US Marine Corps. Marine guards a poppy field in Marjah, Helman Province.
Look at the awful heroin problem in Russia, directly a function of opium flowing from Afghanistan, with at least 2 million addicts officially acknowledged, maybe 2.5 or even 3 million say the UN and NGOs.
Now, 10 percent more HIV/AIDS cases. Miserable.
The Russian government has resolutely resisted the theory of "harm reduction" promoted in the West, clean needle programs, methadone maintenance, even safe-injection sites. Russians these days tend to think they should send young addicted men to monasteries to first sweat and chop wood, then pray -- like this program. There are few clinics and people send their kids to the Baltics or even Europe or the US if they can afford it, and then they get wound up in those crazy unregulated boot camps that are supposed to terrorize kids straight.
I'm skeptical of harm reduction, not because I don't understand the theory or don't believe it might do some good or even that there are programs that yield good numbers. Yet even Wikipedia illustrates the lack of clarity in the numbers and the outcomes and the goals in terms of how many people are saved from death or disease.

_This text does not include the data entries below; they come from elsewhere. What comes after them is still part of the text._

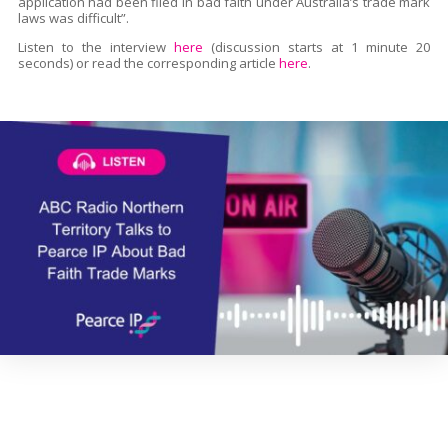
application had been filed in bad faith under Australia’s trade mark
laws was difficult”.
Listen to the interview
here
(discussion starts at 1 minute 20
seconds) or read the corresponding article
here
.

Regrettably, we're getting to see in Russia a vast experiment in *not* encouraging harm reduction, and the result seems to be more HIV/AIDS cases.

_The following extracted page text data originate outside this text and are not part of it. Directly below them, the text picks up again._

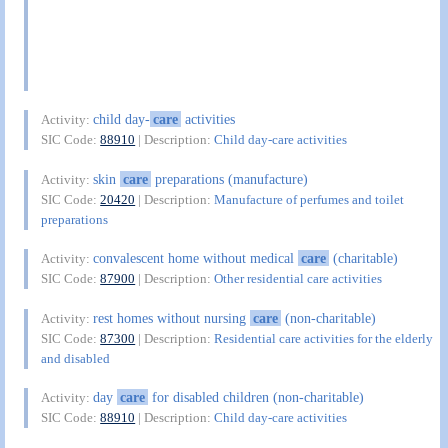
child day-
care
activities
Activity:
SIC Code:
88910
| Description:
Child day-care activities
skin
care
preparations (manufacture)
Activity:
SIC Code:
20420
| Description:
Manufacture of perfumes and toilet
preparations
convalescent home without medical
care
(charitable)
Activity:
SIC Code:
87900
| Description:
Other residential care activities
rest homes without nursing
care
(non-charitable)
Activity:
SIC Code:
87300
| Description:
Residential care activities for the elderly
and disabled
day
care
for disabled children (non-charitable)
Activity:
SIC Code:
88910
| Description:
Child day-care activities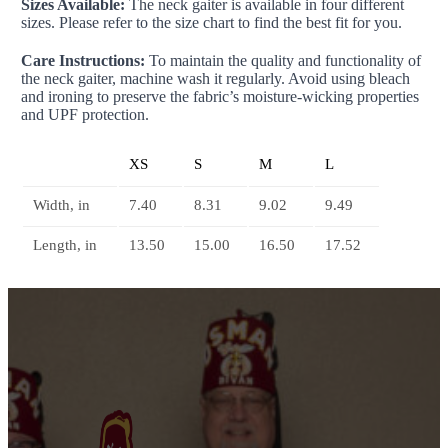
Sizes Available:
The neck gaiter is available in four different
sizes. Please refer to the size chart to find the best fit for you.
Care Instructions:
To maintain the quality and functionality of
the neck gaiter, machine wash it regularly. Avoid using bleach
and ironing to preserve the fabric’s moisture-wicking properties
and UPF protection.
XS
S
M
L
Width, in
7.40
8.31
9.02
9.49
Length, in
13.50
15.00
16.50
17.52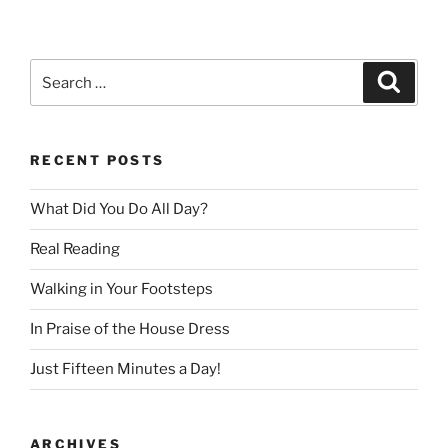
Search
Search
for:
RECENT POSTS
What Did You Do All Day?
Real Reading
Walking in Your Footsteps
In Praise of the House Dress
Just Fifteen Minutes a Day!
ARCHIVES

Why am I skeptical? Because of the religious ferocity with which some preachers of this ideology go about it, and the lack of options they seem to create for actual addiction treatment.
Of course, we don't know that this ominous 10 percent increase in Russia actually came from the crackdown against harm reduction or failure to make good on promises to open harm reduction programs with the UN and NGOs.
It could be more about the flow of drugs increasing, now that the US has given up on the idea of trying to eradicate the sources in Afghanistan's opium fields.
"US forces no longer eradicate," as a military source put it.
Of course, Russian drug officials see it differently and even accused the US of conniving with Afghan drug producers.
Apparently the UK continued eradication for a time and the Afghan drug officials were divided.
The UN says that eradication was only getting rid of 4 percent of the fields at great economic and human cost, and the US felt they couldn't destroy crops after a lot of losses from fighting and had to give villagers a chance to recover.
This is quite the RT interview with Afghan Counter Narcotics Minister Zarar Ahmad Osmani, who says if they destroy opium fields, the angry children of the farmers will join the Taliban. He describes all this effort at burning crops in some areas, jailing 5,000 dealers, coping with 960,000 addicts, etc. Then...RT accuses him of being bribed to get his nomination and being mixed up in the drug problem. He denies the claim.
The net result of the no-eradication policy seems to be that more Afghans and Russians become addicted and then die, taking down others with them who may not have been addicts.